BEGIN Extracted data

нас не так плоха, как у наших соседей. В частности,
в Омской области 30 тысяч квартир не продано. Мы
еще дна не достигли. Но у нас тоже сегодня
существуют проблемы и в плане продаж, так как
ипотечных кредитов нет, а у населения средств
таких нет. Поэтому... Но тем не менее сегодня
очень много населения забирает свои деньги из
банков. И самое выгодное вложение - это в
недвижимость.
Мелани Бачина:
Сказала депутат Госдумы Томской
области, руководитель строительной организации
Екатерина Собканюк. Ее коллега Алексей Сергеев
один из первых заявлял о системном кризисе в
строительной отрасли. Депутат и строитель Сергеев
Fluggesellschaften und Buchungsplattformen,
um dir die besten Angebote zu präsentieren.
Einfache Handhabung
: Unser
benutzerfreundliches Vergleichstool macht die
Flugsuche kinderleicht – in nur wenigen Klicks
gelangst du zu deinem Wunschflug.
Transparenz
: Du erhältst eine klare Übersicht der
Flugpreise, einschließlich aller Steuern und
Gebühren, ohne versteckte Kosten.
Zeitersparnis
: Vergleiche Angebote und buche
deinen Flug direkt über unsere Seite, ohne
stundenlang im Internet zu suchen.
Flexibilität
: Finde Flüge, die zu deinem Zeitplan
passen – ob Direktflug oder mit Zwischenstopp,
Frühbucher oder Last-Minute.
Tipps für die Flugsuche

END Extracted data
BEGIN Extracted data

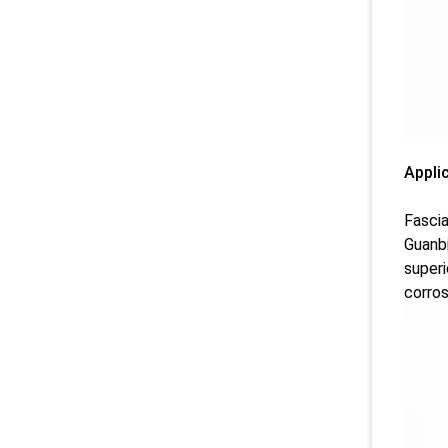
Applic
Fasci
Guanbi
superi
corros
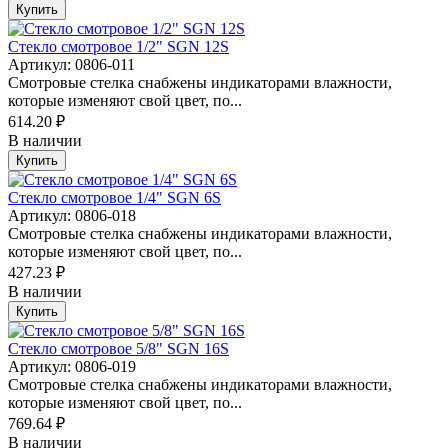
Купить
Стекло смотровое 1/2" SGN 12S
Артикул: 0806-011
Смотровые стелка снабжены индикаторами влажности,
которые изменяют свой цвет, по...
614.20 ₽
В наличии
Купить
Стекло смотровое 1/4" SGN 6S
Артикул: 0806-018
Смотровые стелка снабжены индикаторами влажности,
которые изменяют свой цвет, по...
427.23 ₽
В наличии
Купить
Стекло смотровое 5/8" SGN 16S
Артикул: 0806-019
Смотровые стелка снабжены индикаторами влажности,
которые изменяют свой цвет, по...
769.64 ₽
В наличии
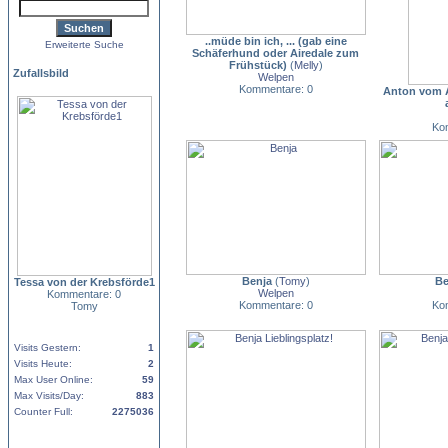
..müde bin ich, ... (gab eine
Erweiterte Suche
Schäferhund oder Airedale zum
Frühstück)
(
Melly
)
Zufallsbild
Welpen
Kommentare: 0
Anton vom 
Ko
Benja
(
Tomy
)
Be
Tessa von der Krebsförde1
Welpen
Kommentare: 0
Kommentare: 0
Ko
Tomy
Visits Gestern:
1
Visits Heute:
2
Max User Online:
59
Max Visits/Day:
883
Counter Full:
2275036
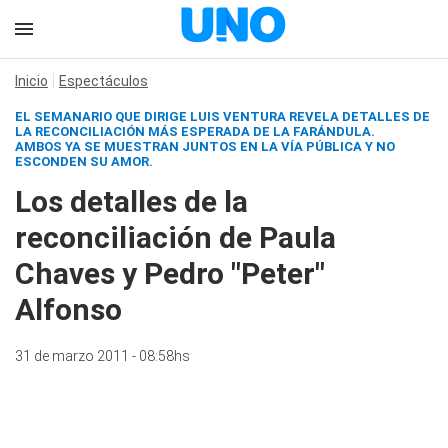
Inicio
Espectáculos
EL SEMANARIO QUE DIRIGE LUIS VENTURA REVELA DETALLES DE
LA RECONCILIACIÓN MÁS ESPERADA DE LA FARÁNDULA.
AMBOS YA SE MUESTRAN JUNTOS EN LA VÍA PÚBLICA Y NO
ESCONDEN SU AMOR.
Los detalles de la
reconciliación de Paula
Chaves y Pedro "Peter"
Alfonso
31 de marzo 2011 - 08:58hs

END Extracted data

* What you will do *
In the lines above, locate the string "строительной". Copy every line where it occurs.

* Response *
области, руководитель строительной организации
строительной отрасли. Депутат и строитель Сергеев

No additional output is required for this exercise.